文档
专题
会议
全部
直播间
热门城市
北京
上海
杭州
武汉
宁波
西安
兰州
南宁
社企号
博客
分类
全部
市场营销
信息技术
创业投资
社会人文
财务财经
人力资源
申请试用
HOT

---

__PROBLEM REQUIREMENTS__:
Write out the records in full, word for word.

__REPLY__:
文档
专题
会议
全部
直播间
热门城市
北京
上海
杭州
武汉
宁波
西安
兰州
南宁
社企号
博客
分类
全部
市场营销
信息技术
创业投资
社会人文
财务财经
人力资源
申请试用
HOT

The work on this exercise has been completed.